Australia's prime minister on Thursday denied his climate policies had caused unprecedented bushfires ravaging the country and insisted his government was doing enough to tackle global warming.

As blazes that have scorched swathes of countryside continued to spread and the country's largest city was cloaked in hazardous smoke, conservative leader Scott Morrison defended his climate record, saying Australia was "doing our bit."

His comments came after weeks spent refusing to speak about the link between climate change and deadly fires described by the emergency services as unprecedented in number and scale for the early bushfire season.

"The suggestion that any way shape or form that Australia — accounting for 1.3 percent of the world's emissions... — are impacting directly on specific fire events, whether it is here or anywhere else in the world, that doesn't bear up to credible scientific evidence," he told ABC radio.

As more people in the southeast of the country were told to evacuate their homes and schoolchildren in Sydney were again forced to play indoors, Morrison dismissed mounting calls for action.

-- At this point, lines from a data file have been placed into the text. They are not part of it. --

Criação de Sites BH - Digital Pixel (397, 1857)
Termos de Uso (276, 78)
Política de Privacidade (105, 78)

Australia, he said, was "doing our bit as part of the response to climate change" and sought to frame the issue as a global concern.

Scientists, former fire chiefs, and residents touched by bushfires have all drawn the link between this season's more intense fires and climate change.

Drought, unseasonably hot, dry, and windy conditions have fueled the unprecedented blazes. Scientists believe many of those factors are made worse by rising global temperatures.

On Thursday, bushfires burned across every region of Australia, with residents in Victoria warned to leave high-risk areas and officials in New South Wales reporting more than 600 homes have been destroyed in recent weeks.

Devastating fires along the country's east coast have claimed six lives since mid-October.

Now the fire danger has moved into states further south, with a so-called "Code Red" — the highest possible fire risk in Victoria — being declared in the state's northwest for the first time in a decade.